Ignoring the my-technology-is-better-than-yours tone of this post, I thought this was an interesting problem: easy to understand but difficult to calculate quickly, and a good test for any product with pretensions to being a ‘big data’ platform. The two columns in the csv file are meant to represent the ids of members of a social network, and with each row representing a relationship between two people. The problem to solve is to find how many ‘triangles’ there are in the data, ie situations where person A has a relationship with person B, person B has a relationship with person C and person C also has a relationship with person A.

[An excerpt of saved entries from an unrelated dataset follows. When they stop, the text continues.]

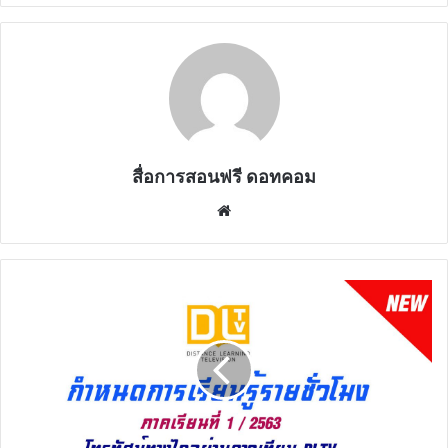
สื่อการสอนฟรี ดอทคอม
Website
กำหนดการ
สอน
ของ
โทรทัศน์
ทาง
ไกล
ผ่าน
ดาวเทียม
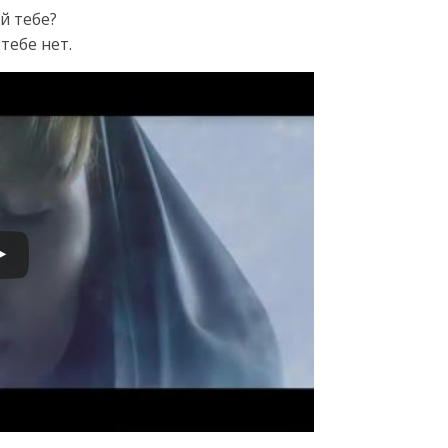
й тебе?
тебе нет.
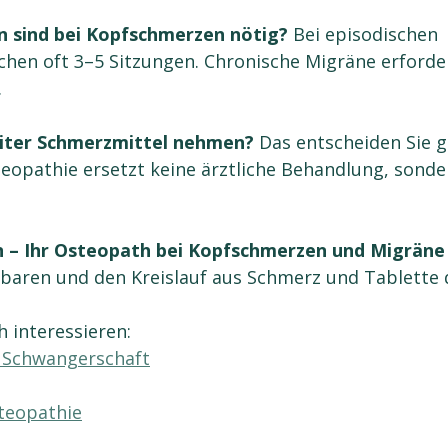
en sind bei Kopfschmerzen nötig?
 Bei episodischen 
hen oft 3–5 Sitzungen. Chronische Migräne erforder
.
weiter Schmerzmittel nehmen?
 Das entscheiden Sie
teopathie ersetzt keine ärztliche Behandlung, sonde
 – Ihr Osteopath bei Kopfschmerzen und Migräne
nbaren und den Kreislauf aus Schmerz und Tablette
 interessieren:
r Schwangerschaft
teopathie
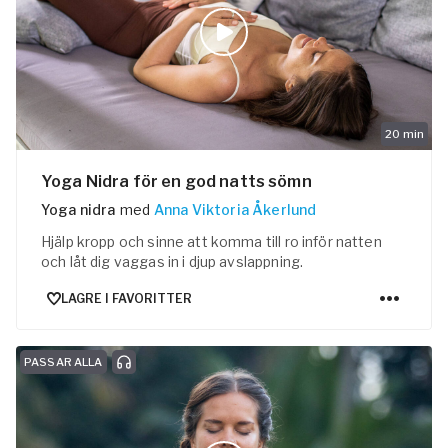
20
min
Yoga Nidra för en god natts sömn
Yoga nidra
med
Anna Viktoria Åkerlund
Hjälp kropp och sinne att komma till ro inför natten
och låt dig vaggas in i djup avslappning.
LAGRE I FAVORITTER
PASSAR ALLA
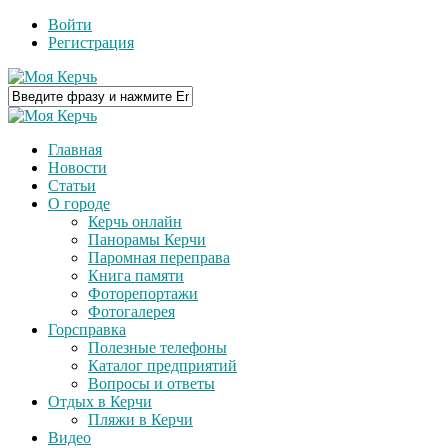
Войти
Регистрация
Главная
Новости
Статьи
О городе
Керчь онлайн
Панорамы Керчи
Паромная переправа
Книга памяти
Фоторепортажи
Фотогалерея
Горсправка
Полезные телефоны
Каталог предприятий
Вопросы и ответы
Отдых в Керчи
Пляжи в Керчи
Видео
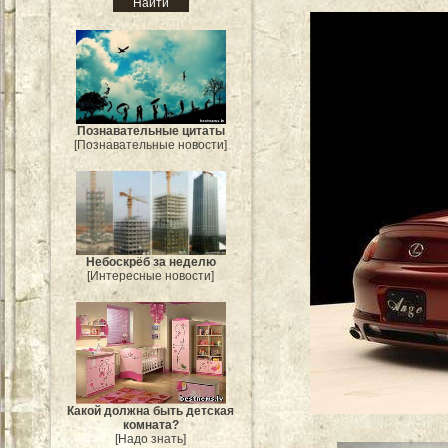
Познавательные цитаты
[Познавательные новости]
Небоскрёб за неделю
[Интересные новости]
Какой должна быть детская
комната?
[Надо знать]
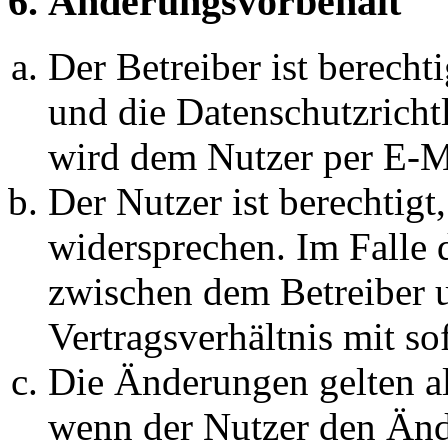
6. Änderungsvorbehalt
Der Betreiber ist berech
und die Datenschutzricht
wird dem Nutzer per E-Ma
Der Nutzer ist berechtig
widersprechen. Im Falle 
zwischen dem Betreiber 
Vertragsverhältnis mit so
Die Änderungen gelten al
wenn der Nutzer den Änd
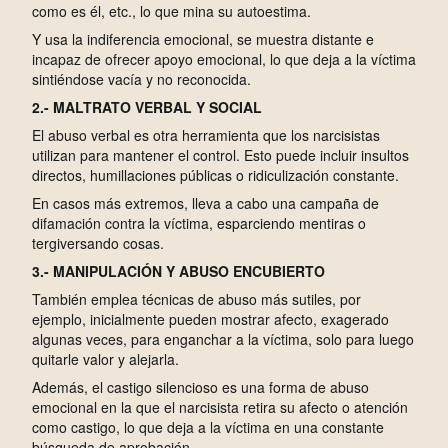
como es él, etc., lo que mina su autoestima.
Y usa la indiferencia emocional, se muestra distante e
incapaz de ofrecer apoyo emocional, lo que deja a la víctima
sintiéndose vacía y no reconocida.
2.- MALTRATO VERBAL Y SOCIAL
El abuso verbal es otra herramienta que los narcisistas
utilizan para mantener el control. Esto puede incluir insultos
directos, humillaciones públicas o ridiculización constante.
En casos más extremos, lleva a cabo una campaña de
difamación contra la víctima, esparciendo mentiras o
tergiversando cosas.
3.- MANIPULACIÓN Y ABUSO ENCUBIERTO
También emplea técnicas de abuso más sutiles, por
ejemplo, inicialmente pueden mostrar afecto, exagerado
algunas veces, para enganchar a la víctima, solo para luego
quitarle valor y alejarla.
Además, el castigo silencioso es una forma de abuso
emocional en la que el narcisista retira su afecto o atención
como castigo, lo que deja a la víctima en una constante
búsqueda de aprobación.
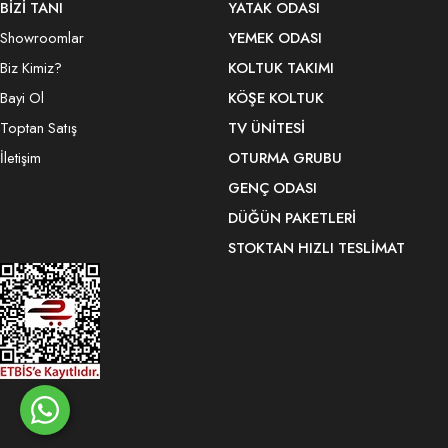
BİZİ TANI
YATAK ODASI
Showroomlar
YEMEK ODASI
Biz Kimiz?
KOLTUK TAKIMI
Bayi Ol
KÖŞE KOLTUK
Toptan Satış
TV ÜNITESI
İletişim
OTURMA GRUBU
GENÇ ODASI
DÜĞÜN PAKETLERI
STOKTAN HIZLI TESLIMAT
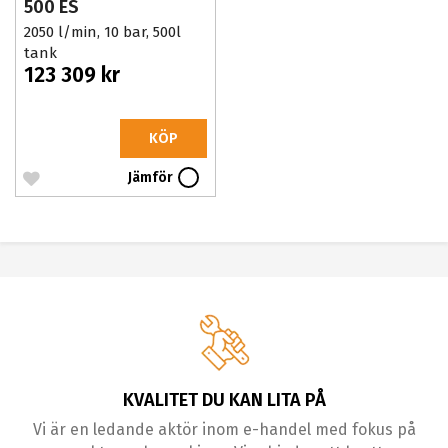
500 ES
2050 l/min, 10 bar, 500l
tank
123 309 kr
KÖP
Jämför
KVALITET DU KAN LITA PÅ
Vi är en ledande aktör inom e-handel med fokus på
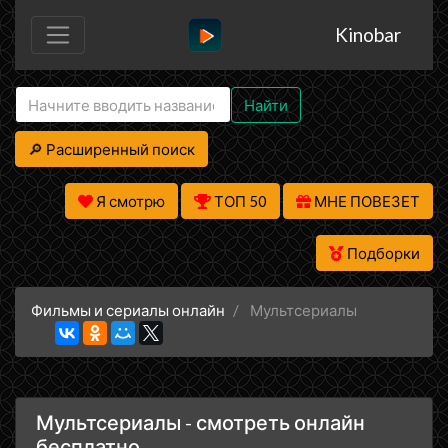
Kinobar
Найти
🔎 Расширенный поиск
Я смотрю
ТОП 50
МНЕ ПОВЕЗЕТ
Подборки
Фильмы и сериалы онлайн
Мультсериалы
Мультсериалы - смотреть онлайн
бесплатно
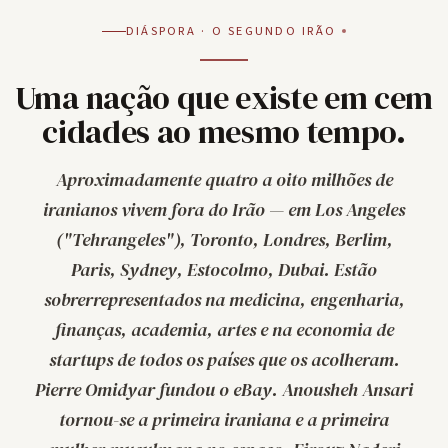
DIÁSPORA · O SEGUNDO IRÃO
Uma nação que existe em cem
cidades ao mesmo tempo.
Aproximadamente quatro a oito milhões de
iranianos vivem fora do Irão — em Los Angeles
("Tehrangeles"), Toronto, Londres, Berlim,
Paris, Sydney, Estocolmo, Dubai. Estão
sobrerrepresentados na medicina, engenharia,
finanças, academia, artes e na economia de
startups de todos os países que os acolheram.
Pierre Omidyar fundou o eBay. Anousheh Ansari
tornou-se a primeira iraniana e a primeira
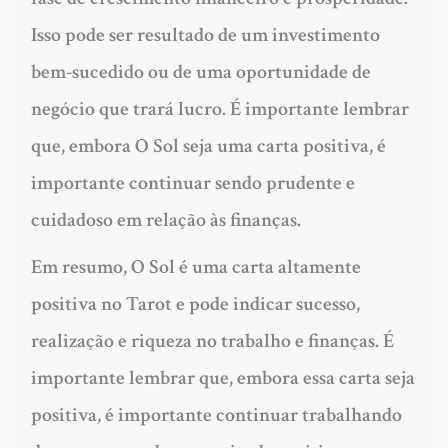
Isso pode ser resultado de um investimento
bem-sucedido ou de uma oportunidade de
negócio que trará lucro. É importante lembrar
que, embora O Sol seja uma carta positiva, é
importante continuar sendo prudente e
cuidadoso em relação às finanças.
Em resumo, O Sol é uma carta altamente
positiva no Tarot e pode indicar sucesso,
realização e riqueza no trabalho e finanças. É
importante lembrar que, embora essa carta seja
positiva, é importante continuar trabalhando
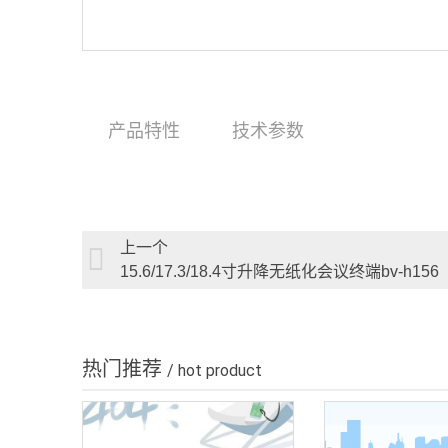
产品特性
技术参数
上一个
15.6/17.3/18.4寸升降无纸化会议终端bv-h156
热门推荐
/ hot product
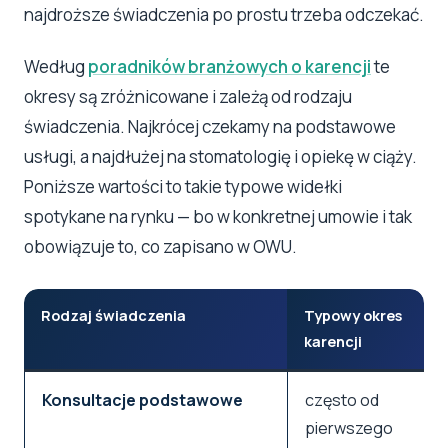
najdroższe świadczenia po prostu trzeba odczekać.
Według
poradników branżowych o karencji
te
okresy są zróżnicowane i zależą od rodzaju
świadczenia. Najkrócej czekamy na podstawowe
usługi, a najdłużej na stomatologię i opiekę w ciąży.
Poniższe wartości to takie typowe widełki
spotykane na rynku — bo w konkretnej umowie i tak
obowiązuje to, co zapisano w OWU.
Rodzaj świadczenia
Typowy okres
karencji
Konsultacje podstawowe
często od
pierwszego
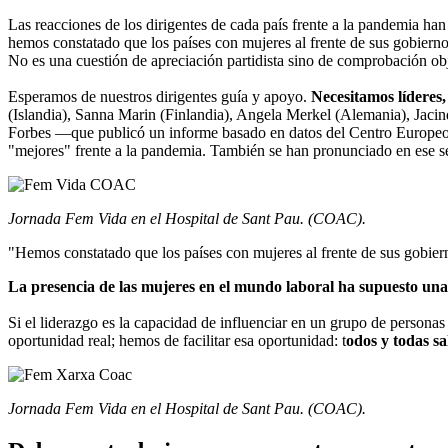
Las reacciones de los dirigentes de cada país frente a la pandemia han
hemos constatado que los países con mujeres al frente de sus gobiernos 
No es una cuestión de apreciación partidista sino de comprobación ob
Esperamos de nuestros dirigentes guía y apoyo.
Necesitamos líderes,
(Islandia), Sanna Marin (Finlandia), Angela Merkel (Alemania), Jaci
Forbes —que publicó un informe basado en datos del Centro Europeo p
"mejores" frente a la pandemia. También se han pronunciado en ese
Jornada Fem Vida en el Hospital de Sant Pau. (COAC).
"Hemos constatado que los países con mujeres al frente de sus gobiern
La presencia de las mujeres en el mundo laboral ha supuesto un
Si el liderazgo es la capacidad de influenciar en un grupo de personas
oportunidad real; hemos de facilitar esa oportunidad: t
odos y todas s
Jornada Fem Vida en el Hospital de Sant Pau. (COAC).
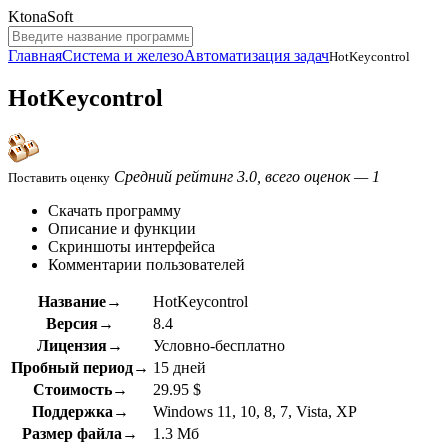
KtonaSoft
Главная
Система и железо
Автоматизация задач
HotKeycontrol
HotKeycontrol
Средний рейтинг 3.0, всего оценок — 1
Поставить оценку
Скачать программу
Описание и функции
Скриншоты интерфейса
Комментарии пользователей
Название→
HotKeycontrol
Версия→
8.4
Лицензия→
Условно-бесплатно
Пробный период→
15 дней
Стоимость→
29.95 $
Поддержка→
Windows 11, 10, 8, 7, Vista, XP
Размер файла→
1.3 Мб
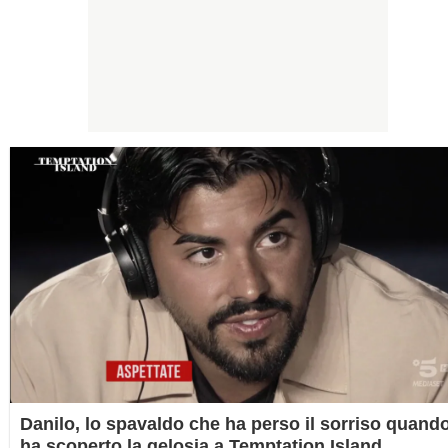
Danilo, lo spavaldo che ha perso il sorriso quand
ha scoperto la gelosia a Temptation Island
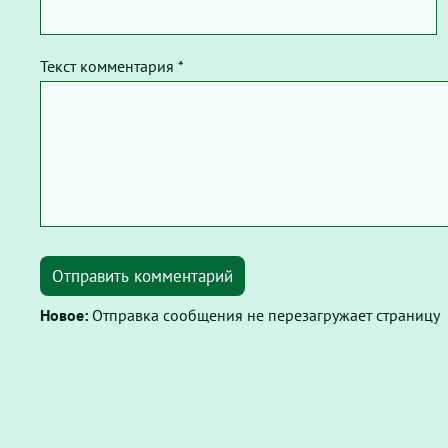
Текст комментария *
Отправить комментарий
Новое:
Отправка сообщения не перезагружает страницу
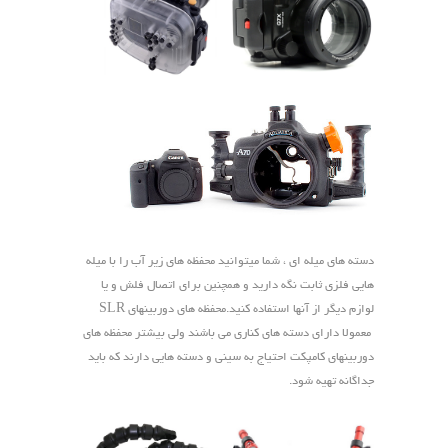
دسته های میله ای ، شما میتوانید محفظه های زیر آب را با میله
هایی فلزی ثابت نگه دارید و همچنین برای اتصال فلش و یا
لوازم دیگر از آنها استفاده کنید.محفظه های دوربینهای SLR
معمولا دارای دسته های کناری می باشند ولی بیشتر محفظه های
دوربینهای کامپکت احتیاج به سینی و دسته هایی دارند که باید
جداگانه تهیه شود.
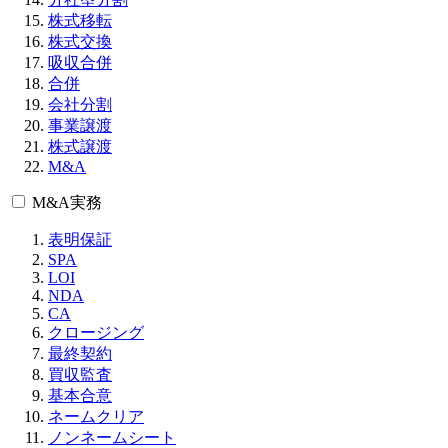
株式移転
株式交換
吸収合併
合併
会社分割
事業譲渡
株式譲渡
M&A
M&A実務
表明保証
SPA
LOI
NDA
CA
クロージング
最終契約
買収監査
基本合意
ネームクリア
ノンネームシート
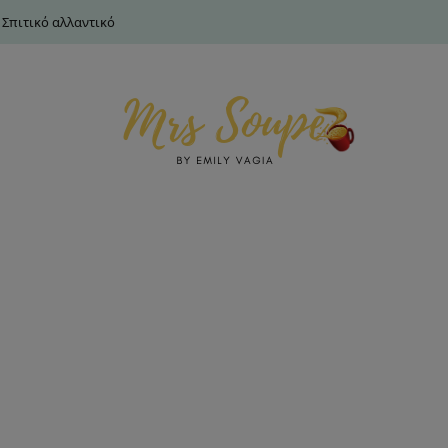
 Σπιτικό αλλαντικό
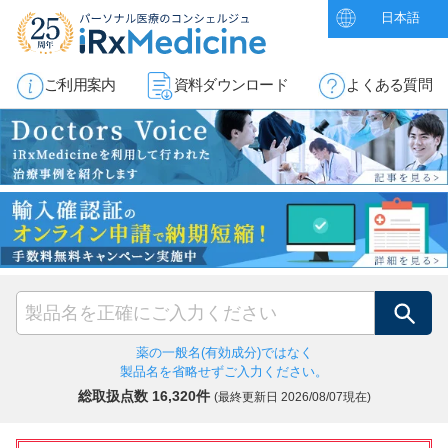
日本語
ご利用案内
資料ダウンロード
よくある質問
検索
薬の一般名(有効成分)ではなく
製品名を省略せずご入力ください。
総取扱点数 16,320件
(最終更新日
2026/08/07現在)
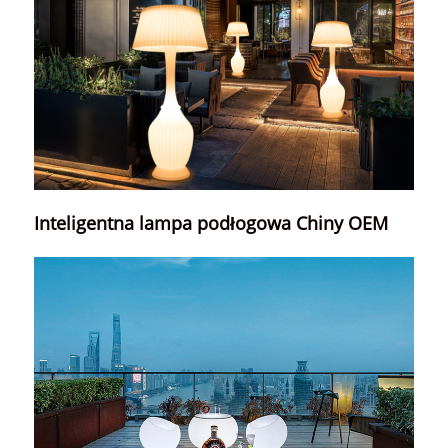
Inteligentna lampa podłogowa Chiny OEM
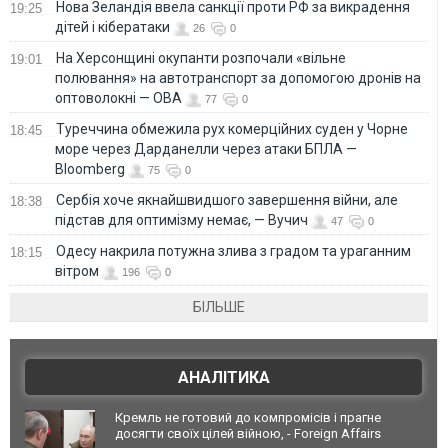
Нова Зеландія ввела санкції проти РФ за викрадення
19:25
дітей і кібератаки
26
0
На Херсонщині окупанти розпочали «вільне
19:01
полювання» на автотранспорт за допомогою дронів на
оптоволокні — ОВА
77
0
Туреччина обмежила рух комерційних суден у Чорне
18:45
море через Дарданелли через атаки БПЛА —
Bloomberg
75
0
Сербія хоче якнайшвидшого завершення війни, але
18:38
підстав для оптимізму немає, — Вучич
47
0
Одесу накрила потужна злива з градом та ураганним
18:15
вітром
196
0
БІЛЬШЕ
АНАЛІТИКА
Кремль не готовий до компромісів і прагне
досягти своїх цілей війною, - Foreign Affairs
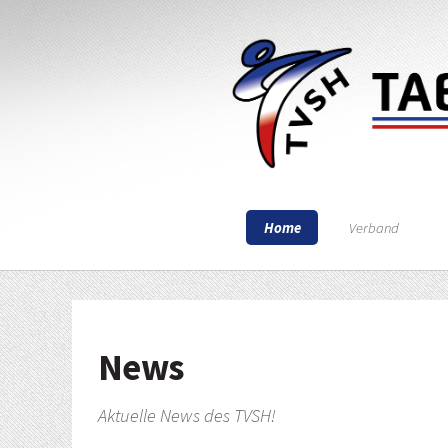
Home
Verband
News
Aktuelle News des TVSH!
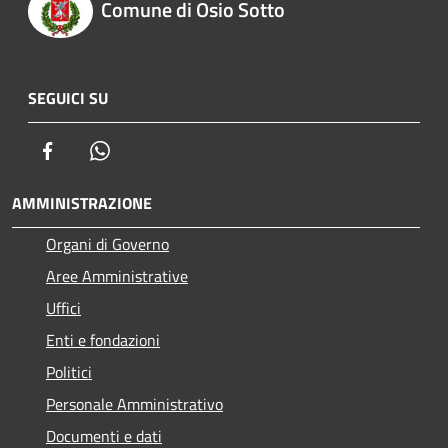
Comune di Osio Sotto
SEGUICI SU
Facebook
Whatsapp
AMMINISTRAZIONE
Organi di Governo
Aree Amministrative
Uffici
Enti e fondazioni
Politici
Personale Amministrativo
Documenti e dati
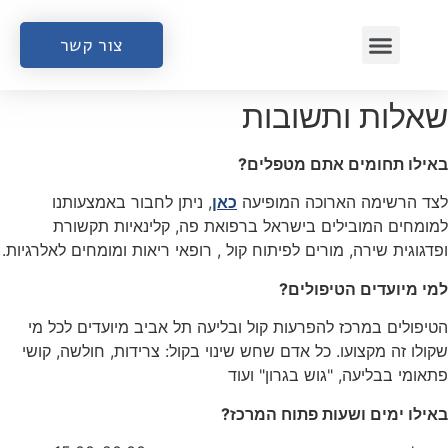
צור קשר
שאלות ותשובות
באילו תחומים אתם מטפלים?
לצד הרשימה הארוכה המופיעה
כאן
, ניתן לחבור באמצעותנו
למומחים המובילים בישראל ברפואת פה, קלינאיות תקשורת
ופדגוגית שירה, מורים לפיתוח קול , רופאי ריאות ומומחים לאלרגיות.
למי מיועדים הטיפולים?
הטיפולים במרכז להפרעות קול ובליעה תל אביב מיועדים לכל מי
שקולו זה מקצועו. כל אדם שחש שינוי בקול: צרידות, חולשה, קושי
פתאומי בבליעה, "גוש בגרון" ועוד
באילו ימים ושעות פתוח המרכז?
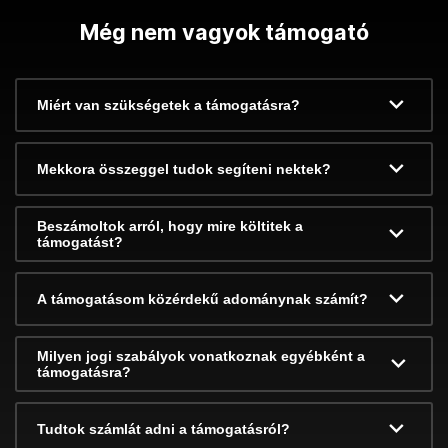
Még nem vagyok támogató
Miért van szükségetek a támogatásra?
Mekkora összeggel tudok segíteni nektek?
Beszámoltok arról, hogy mire költitek a
támogatást?
A támogatásom közérdekű adománynak számít?
Milyen jogi szabályok vonatkoznak egyébként a
támogatásra?
Tudtok számlát adni a támogatásról?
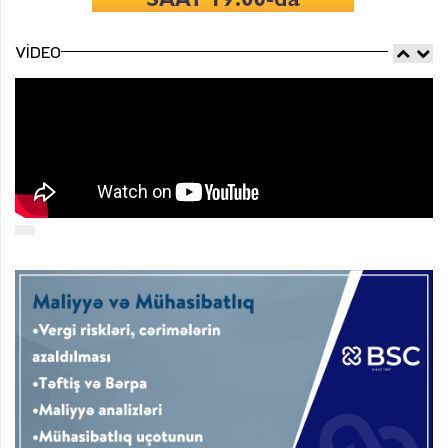
VIDEO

It was fairly easy to adapt the SQL in the blog post to the BigQuery syntax, the only slight problem being that it only supports joins between two tables at a time and so you have to use subselects:

select count(*)
from
(select
e2.Source as e2Source, e2.Destination as e2Destination,
e3.Source as e3Source, e3.Destination as e3Destination
from
(select * from [Edges.EdgesFull]) as e2
join
(select * from [Edges.EdgesFull]) as e3
on e2.destination = e3.source
where e2.source < e3.source) as e4
join
(select * from [Edges.EdgesFull]) as e1
on e1.destination = e4.e2source
and e4.e3destination = e1.source
where e1.source < e4.e2source

 

On a small test dataset everything worked OK, but on the full dataset I ran the query and… got an error:

Reading the small print in the docs I realised I’d run into the following limitation:

BigQuery provides real-time query performance for JOIN statements where one of the two sides is small. Here small means less than 8MB of compressed data; compression rates vary, but are usually in the range of 2-10X as compared to the corresponding CSV. We expect this 8MB limit to continue to increase over time. For simplicity, we always require the table on the right side of any JOIN clause to be small. Outer joins with a small table on the "outer" side are unsupported, which means that we only support left outer joins.

Clearly my entire table was going to be much more than this limit. I had a go at filtering the data so that the first column was less than 2000 (the max value in each column is 4,847,570) and that worked, returning in 23.1 seconds:

select count(*)
from
(select
e2.Source as e2Source, e2.Destination as e2Destination,
e3.Source as e3Source, e3.Destination as e3Destination
from
(select * from [Edges.EdgesFull] where source<2000) as e2
join
(select * from [Edges.EdgesFull] where source<2000) as e3
on e2.destination = e3.source 
where e2.source < e3.source) as e4
join
(select * from [Edges.EdgesFull] where source<2000) as e1
on e1.destination = e4.e2source
and e4.e3destination = e1.source 
where e1.source < e4.e2source
   

A bit disappointing, but maybe this is a problem more suited to Pregel than Dremel? Certainly in more traditional OLAP scenarios when you need to join a fact table to a dimension table, many dimension tables will be smaller than 8MB when compressed so this limitation wouldn’t be such an issue.

Overall I was impressed with the performance and ease-of-use of BigQuery, and I’ll be interested to see how it develops in the future and integrates with the rest of the Google stack (it’s already possible to hook it up to Google docs with a bit of coding). I will, of course, be equally interested to see what Microsoft’s cloud BI and Office strategy comes up with to counter this.